I know that as small fish go, I am a very very very small little tiny little cuttlefish in a global virtual pond. I struggle to maintain just over a hundred readers per day, with occasional spikes a bit higher. Rarely, one of my readers will do something, and I will suddenly get over a thousand readers, and once double that! So, yeah, I am a small fish.

So I need your help. Whatever it is that you do to share one of my posts that you like, please do it for this one. Post it on whatever blogs, forums, newsgroups, tin cans with string, semaphore chains, electronic telegraph machines or smoke signals you have, and get lots of eyes over to GrrlScientist’s blog, or (if you trust me) directly to her entry, to vote. (Yeah, she’s Devorah; no, I’ve never met anyone with that name before, either.) You may, within the rules, vote from two different email accounts if you have them; voting does require registration, but it is simple, and a worthy cause.

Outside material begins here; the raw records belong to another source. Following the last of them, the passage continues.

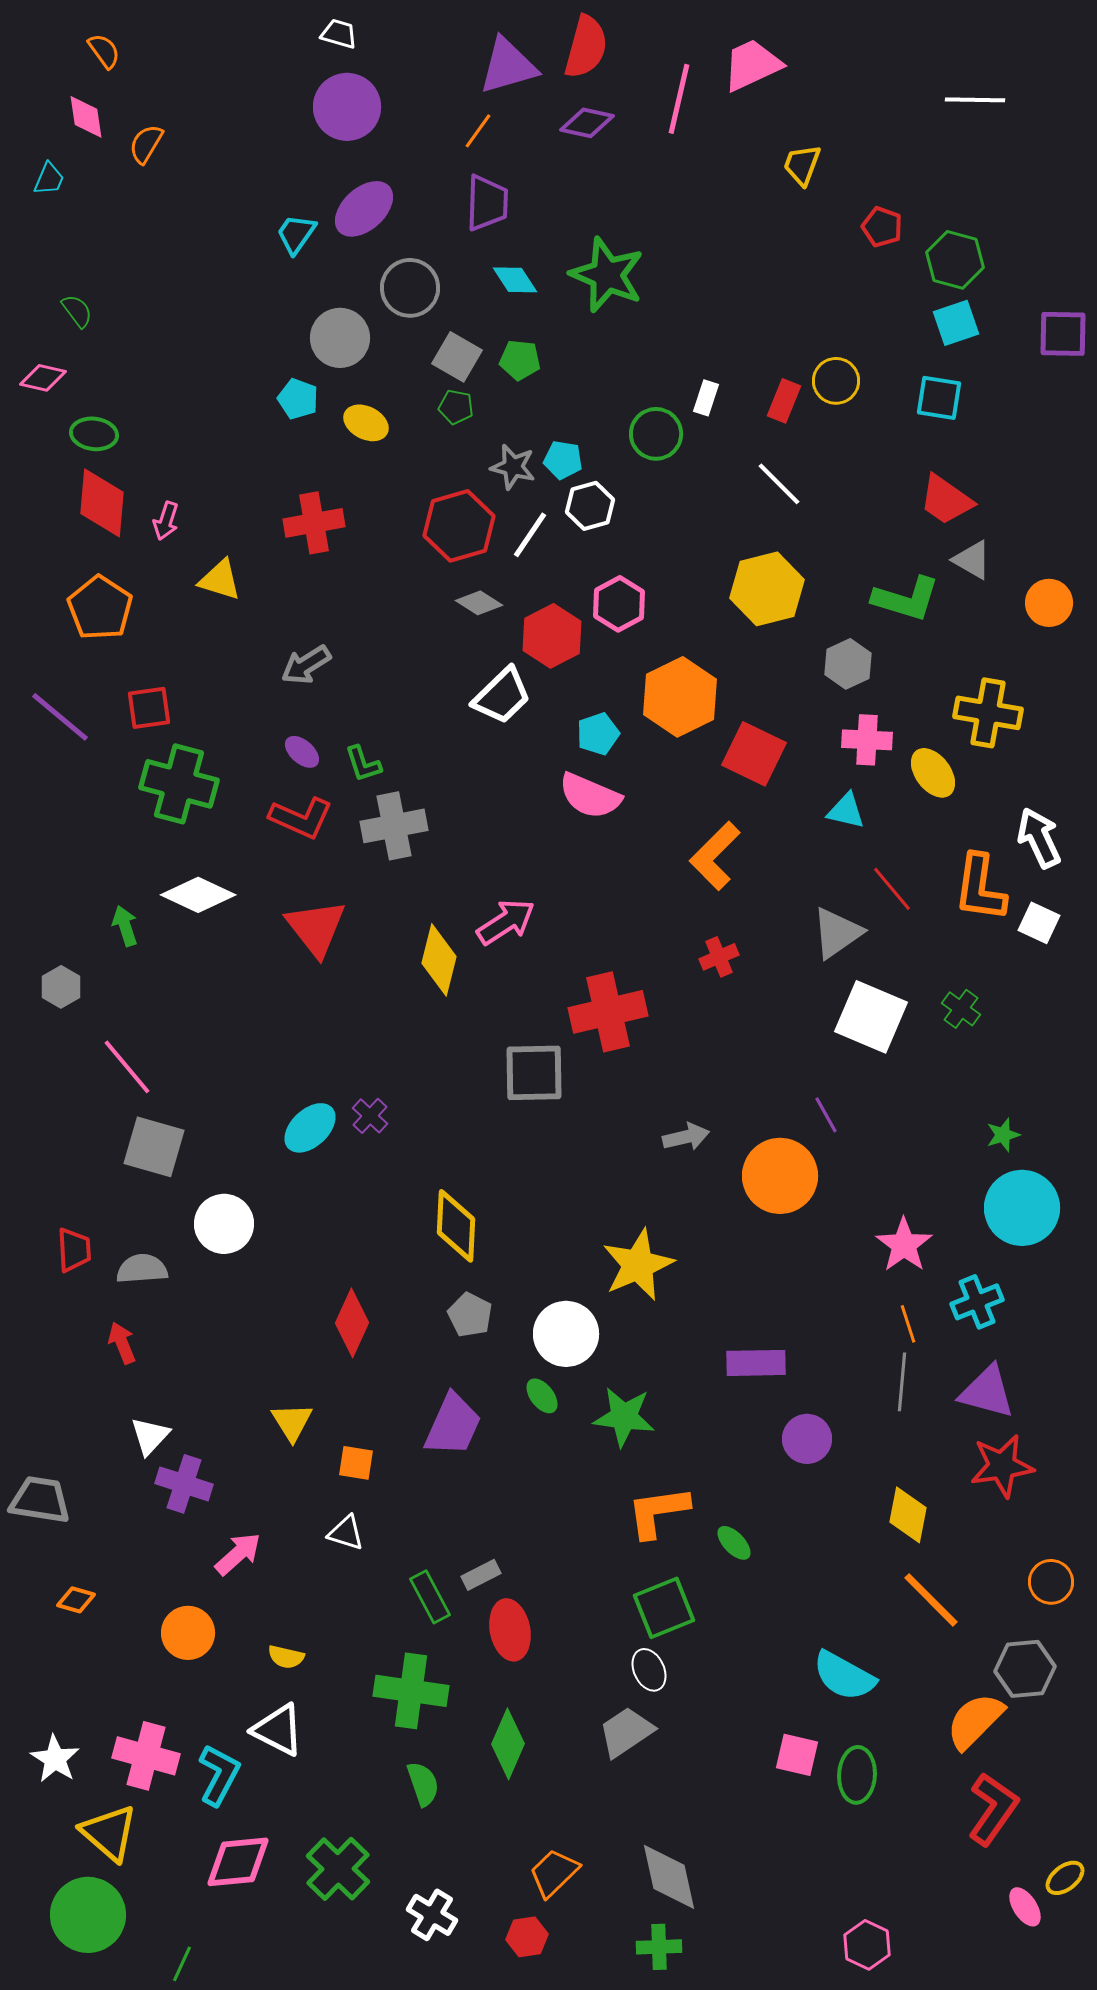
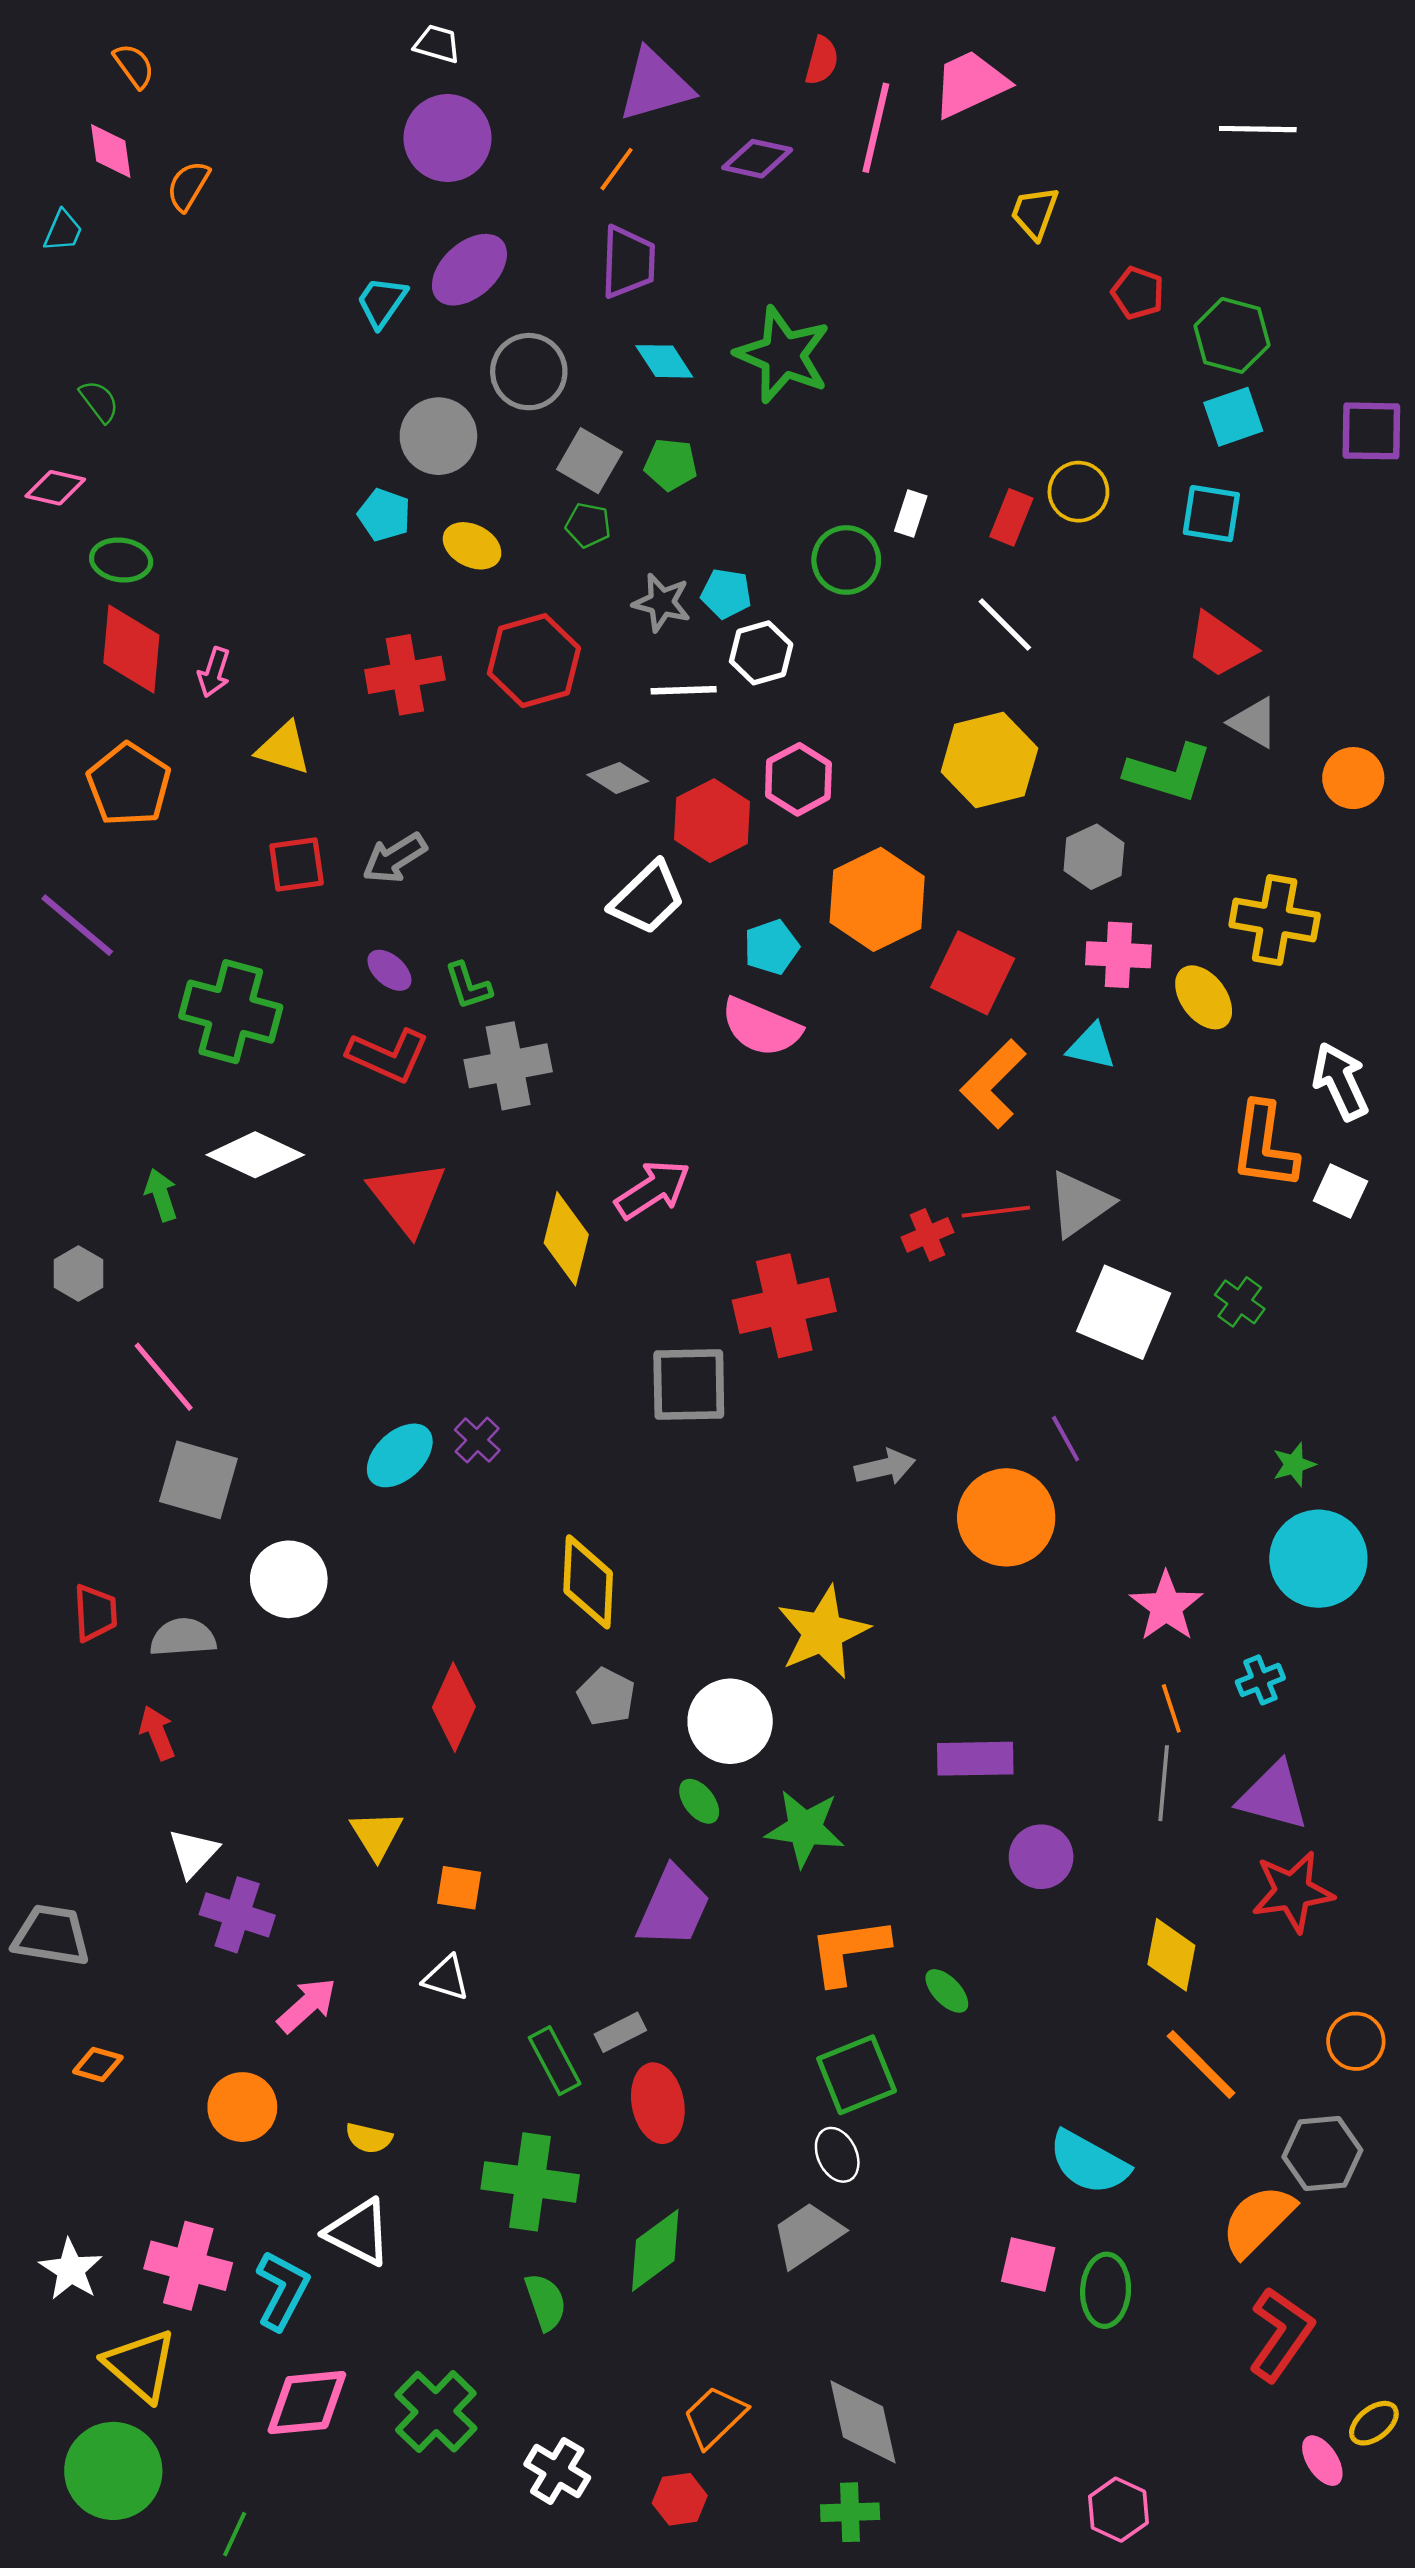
red semicircle: (586, 47) -> (822, 61), moved, size x0.6
red hexagon: (459, 526) -> (534, 661), moved
white line: (530, 535) -> (684, 690), turned 54
red square: (149, 708) -> (297, 864), moved
orange L-shape: (715, 856) -> (993, 1084), moved
red line: (892, 889) -> (996, 1212), moved, turned -57
cyan cross: (977, 1302) -> (1260, 1680), size x0.7
purple trapezoid: (453, 1425) -> (673, 1907), moved
green diamond: (508, 1744) -> (655, 2250), turned 30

That worthy cause is self-interest. See, Quark is sending someone, as my little verse says, to be our eyes and ears, to be our proxy in Antarctica. This is not something for just anyone. Odds are, if you are reading this, you already know that there are better and worse bloggers, better and worse writers (the two are not synonymous), and it makes a difference who you send to observe and report for you. For me, what clinched it for GrrlScientist was her photo series on the mosaics of the NYC subway system. I want someone who does not just passively take in the sights, sounds, and smells, but who actively looks for the beauty (or the beast) in even the overlooked corners. After all, she will be a guest there, and we will be guests there through her; to us, even the things the long-timers have long ago taken for granted, are new and strange, and I (quite selfishly) want someone there who sees the world the way GrrlScientist does.

Anyway… go vote, and please go spread the word in the other places you haunt. There are about 2 weeks left in voting, and she could use your help. And you could use her talent.